(Note: I intended to post this first thing in the morning, but got sidetracked. Well, it’s up before midnight, right?)
8000 lights are currently marking the historic path of the Berlin wall, it's such a powerful reminder. pic.twitter.com/mLu2YBJ3eE
— Myko Clelland (@DapperHistorian) November 8, 2014
It was 25 years ago today that the Berlin Wall, the symbol of the Communist conquest of Eastern Europe, came tumbling down. With it, eventually, went one of most evil regimes ever to mar the face of the Earth. With it went two-thirds of the world’s civil wars and masses of political prisoners. With it went the blood-thirsty dictators, thought controllers, re-educators and violent psychopaths who had defined Communist ideology since its inception. Since then, billions of people have escaped poverty, billions more have been freed of war and bloodshed. The last 25 years have been the most prosperous and most peaceful in human history.
That’s not a coincidence.
I remember my best friend’s sister came back with a piece of the wall in her pocket. I held it and thought that it looked pretty crumbly for concrete*. I remember Leonard Bernstein leading an orchestra in a performance of Beethoven’s ninth with “Freiheit” substituted for “freude”. And I remember that I’d just read some of Robert Heinlein’s writings about the Cold War and lamented that he didn’t live long enough to see the Wall crash into the garbage pile of history.
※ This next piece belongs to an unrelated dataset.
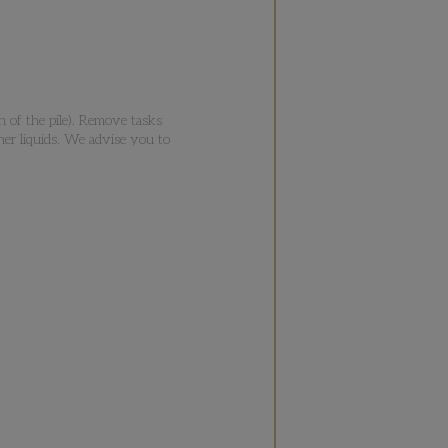
n of the pile). Remove tasks
her liquids. We advise you to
Make no mistake: the Fall of Communism didn’t “just happen”. The historians who insisted that the collapse of communism was inevitable were the same ones insisting, eight years earlier, that Communism would never fall. Various leaders played their role (Truman, Eisenhower, Reagan, Thatcher, John Paul II, etc.). Communism fell because they stood up to it. Communism fell because they engaged in an economic, political and military struggle it could never win. Communism fell because they found a way to embrace and encourage the forces bringing down Communism from within without provoking the Communist leadership. Gorbachev and his fellows thought they could have Communism without the tanks and gulags. They quickly found out that they were wrong.
The Fall of the Berlin Wall is one of the great moments in human history and in American history. 25 years on, we shouldn’t forget that.
(*I later found out that almost all Communist concrete was poorly made. Yes, my friends: the Communists couldn’t get concrete right. You can buy bags of quality stuff from Lowe’s for a few bucks each that’s better than anything Communism ever made.)